Action item :: The answer must be an exact copy of the lines from the one with "Témoignage client" to the last line of the entries below, both included, and must contain no pictures.

[Opening Records provided section]

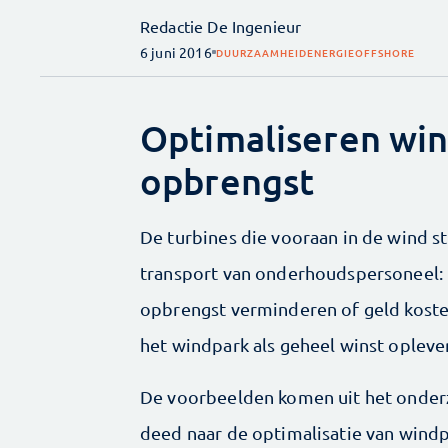
Redactie De Ingenieur
6 juni 2016
DUURZAAMHEID
ENERGIE
OFFSHORE
Optimaliseren win
opbrengst
De turbines die vooraan in de wind st
transport van onderhoudspersoneel: h
opbrengst verminderen of geld koste
het windpark als geheel winst opleve
De voorbeelden komen uit het onder
deed naar de optimalisatie van windp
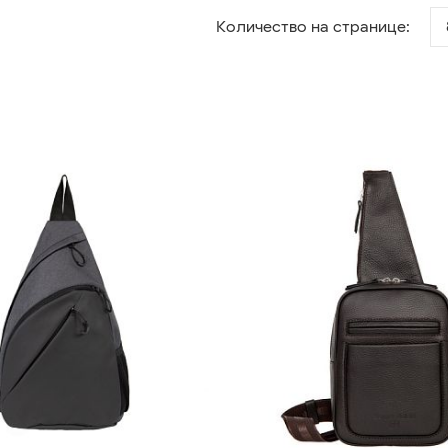
Количество на странице:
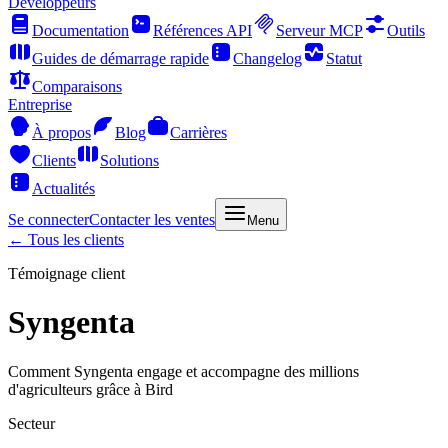
Développeurs
Documentation
Références API
Serveur MCP
Outils
Guides de démarrage rapide
Changelog
Statut
Comparaisons
Entreprise
À propos
Blog
Carrières
Clients
Solutions
Actualités
Se connecter
Contacter les ventes
Menu
← Tous les clients
Témoignage client
Syngenta
Comment Syngenta engage et accompagne des millions
d'agriculteurs grâce à Bird
Secteur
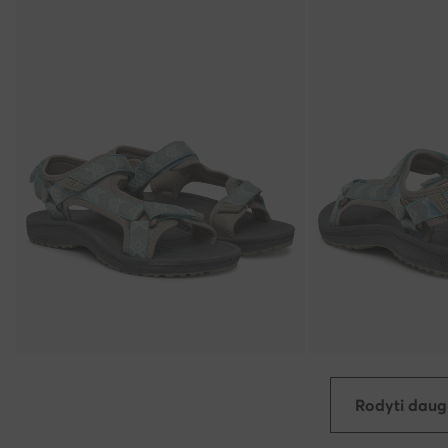
Rodyti daug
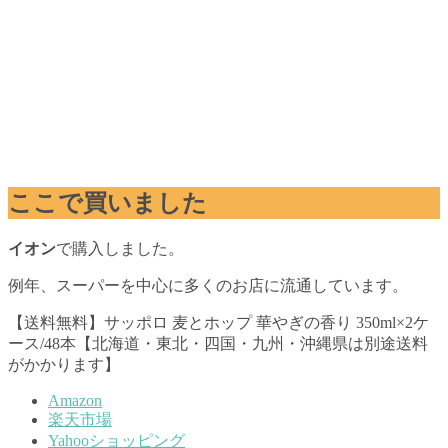
ここで買いました
イオン
で購入しました。
例年、スーパーを中心に多くのお店に流通しています。
【送料無料】サッポロ 麦とホップ 華やぎの香り 350ml×2ケ
ース/48本【北海道・東北・四国・九州・沖縄県は別途送料
がかかります】
Amazon
楽天市場
Yahooショッピング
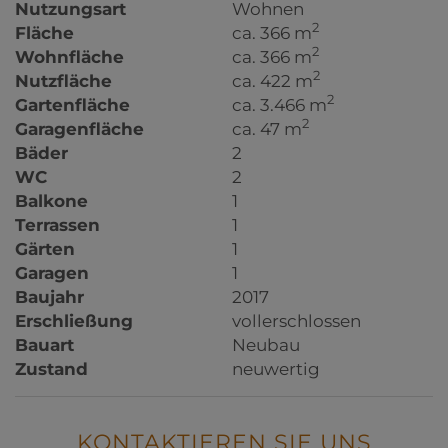
Nutzungsart
Wohnen
2
Fläche
ca. 366 m
2
Wohnfläche
ca. 366 m
2
Nutzfläche
ca. 422 m
2
Gartenfläche
ca. 3.466 m
2
Garagenfläche
ca. 47 m
Bäder
2
WC
2
Balkone
1
Terrassen
1
Gärten
1
Garagen
1
Baujahr
2017
Erschließung
vollerschlossen
Bauart
Neubau
Zustand
neuwertig
KONTAKTIEREN SIE UNS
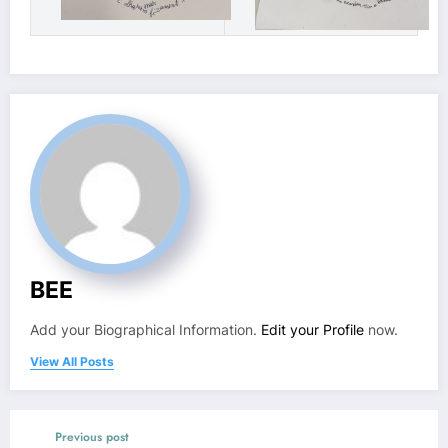
BEE
Add your Biographical Information.
Edit your Profile
now.
View All Posts
Previous post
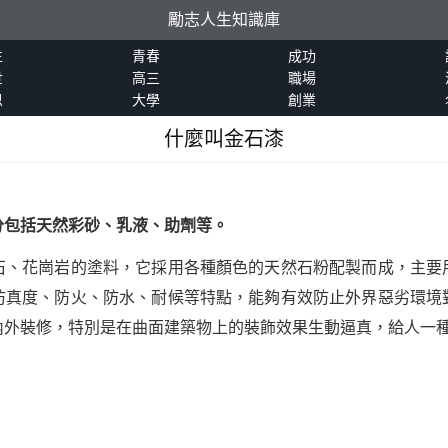
勵志人生知識庫
生
青春
成功
世
高三
職場
恩
大學
創業
什麼叫金石漆
分包括天然彩砂、乳液、助劑等。
石、花崗岩的塗料，它採用各種顏色的天然石粉配製而成，主要
仿真度、防火、防水、耐候等特點，能夠有效防止外界惡劣環境
內外裝修，特別是在曲面建築物上的裝飾效果生動逼真，給人一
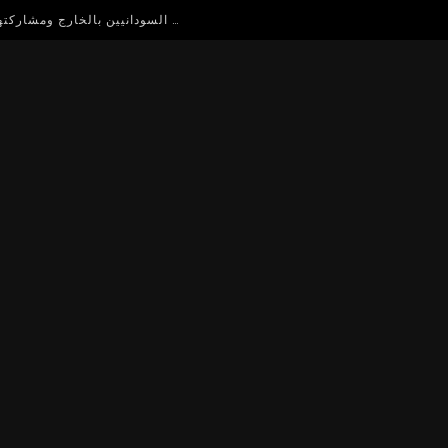
حلقة نقاش مفتوح للاستفادة من اساتذة الجامعات السودانيين بالخارج ومشاركتهم في دعم التعليم العالي في السودان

[Closing Records provided section]

Answer to this problem ::
Témoignage client
Syngenta
Comment Syngenta engage et accompagne des millions
d'agriculteurs grâce à Bird
Secteur
Rodyti daug
ここで買いました
イオン
で購入しました。
例年、スーパーを中心に多くのお店に流通しています。
【送料無料】サッポロ 麦とホップ 華やぎの香り 350ml×2ケ
ース/48本【北海道・東北・四国・九州・沖縄県は別途送料
がかかります】
Amazon
楽天市場
Yahooショッピング
Nutzungsart
Wohnen
2
Fläche
ca. 366 m
2
Wohnfläche
ca. 366 m
2
Nutzfläche
ca. 422 m
2
Gartenfläche
ca. 3.466 m
2
Garagenfläche
ca. 47 m
Bäder
2
WC
2
Balkone
1
Terrassen
1
Gärten
1
Garagen
1
Baujahr
2017
Erschließung
vollerschlossen
Bauart
Neubau
Zustand
neuwertig
KONTAKTIEREN SIE UNS
BEE
Add your Biographical Information.
Edit your Profile
now.
View All Posts
Previous post
勵志人生知識庫
生
青春
成功
世
高三
職場
恩
大學
創業
什麼叫金石漆
分包括天然彩砂、乳液、助劑等。
石、花崗岩的塗料，它採用各種顏色的天然石粉配製而成，主要
仿真度、防火、防水、耐候等特點，能夠有效防止外界惡劣環境
內外裝修，特別是在曲面建築物上的裝飾效果生動逼真，給人一
حلقة نقاش مفتوح للاستفادة من اساتذة الجامعات السودانيين بالخارج ومشاركتهم في دعم التعليم العالي في السودان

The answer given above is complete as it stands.